Stefan Seefeld wrote:

Vladimir Prus wrote:
What is wrong with Xerces-C++ library
(http://xml.apache.org/xerces-c/index.html) ?

Probably, the fact that its tarball is comparable in size to the entire Boost?

And, related, performance of the libxml2 is far better then any
compotitor. Of course, it remains to be shown that my C++ wrapper
doesn't destroy that :-)

I am using my own wrappers around the Microsoft XML4 COM objects, but this pulls in a lot of my own MS-specific code, so it would not be suitable for Boost.


There are also many other implementations available that offer different facilities and come with their own advantages and disadvantages. Different people will want different things out of an XML library, and the nature of the XML library may vary depending on the operating system the user has installed.

Another thing is that it's not a big friend of C++ standard library.
For example, it does not use std::string, but its own XMLString class.

The Microsoft interface use wide-character strings that use specialist APIs.
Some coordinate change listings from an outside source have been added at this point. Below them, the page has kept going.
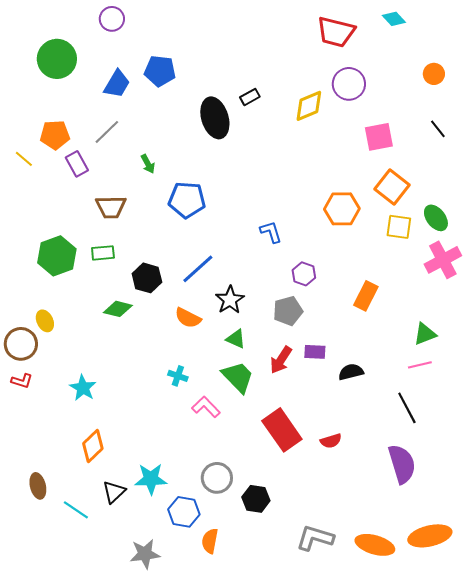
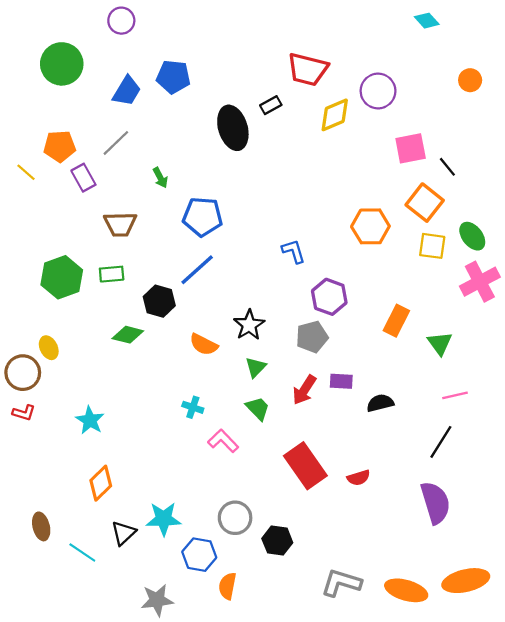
red trapezoid: (336, 32) -> (308, 69), moved
black line: (438, 129) -> (447, 167), moved
blue line: (198, 269) -> (197, 270), moved
purple hexagon: (304, 274) -> (329, 297), size x1.4
green triangle: (425, 334) -> (440, 343), moved, turned -45
green triangle: (236, 339) -> (256, 367), turned 50
green trapezoid: (238, 377) -> (258, 408), size x0.7
black line: (407, 408) -> (441, 442), turned 60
By wrappers around this (com::bstring) have std::string and std::wstring conversions, as well as having I/O stream support.


indeed. As I said, 'the' DOM and SAX APIs are pretty 'Java-like'. There
is no standardized C++ API for it. While one can 'naturally' map the
interfaces to C++, but that doesn't take C++ idioms and practices into
account.

I have tried to make by library as intuitive as possible, but as I have said, it is very MS-specific, with com::bstring creation from a VARIANT, the use of properties to make get/put usage simple, generation of com::hresult exceptions and operator[] on com::msxml::XMLDOMNode types as an alias for selectSingleNode to extract a single node via an XPath expression.
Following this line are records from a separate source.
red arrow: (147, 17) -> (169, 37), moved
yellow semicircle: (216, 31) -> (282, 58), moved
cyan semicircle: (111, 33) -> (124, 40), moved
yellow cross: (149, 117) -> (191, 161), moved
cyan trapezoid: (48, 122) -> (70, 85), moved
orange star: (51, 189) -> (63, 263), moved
Writing an XML parser from scratch for boost should, IMHO, have these features:

[1] It should make use of the Spirit and Regex libraries for XML and XPath parsing.
[2] It should conform to the following W3C standards:
(a) XML 1.0 SE while looking at supporting XML 1.1 in the future;
(b) DOM 1.0/2.0/3.0
(c) XPath 1.0 with XPath 2.0 support in the future (switch between them??)
(d) Unicode 3.x support (I know this is not a W3C standard, but it is related)
while these standards would be useful to have support for:
(e) XSLT 1.0 with XSLT 2.0 support in the future (select which to use?)
(f) XMLSchema 1.0
these standards are optional, but should be implementable using the base standards:
(g) XSL:FO 1.0
(h) MathML 1.0/2.0
(i) SVG 1.x/2.x - Scalable Vector Graphics


NOTE: The library should be capable of evolving as the web standards evolve.

[3] It should have W3C DOM bindings for the XML document in a way that allows support for adding extensions to this, e.g. providing a MathML or SVG DOM on top of the XML DOM.

[4] It should provide XPath bindings to the XML DOM in a clean way; I personally like the MS selectSingleNode/selectNodes extension to the XML node DOM interface.

[5] It should have a clean access to attributes, without the user needing to call get/set methods.

I am aware that something like this would be a huge undertaking, and that there are many tools and libraries that support these or some of these. This is just a wishlist for a library that I would be interested in using.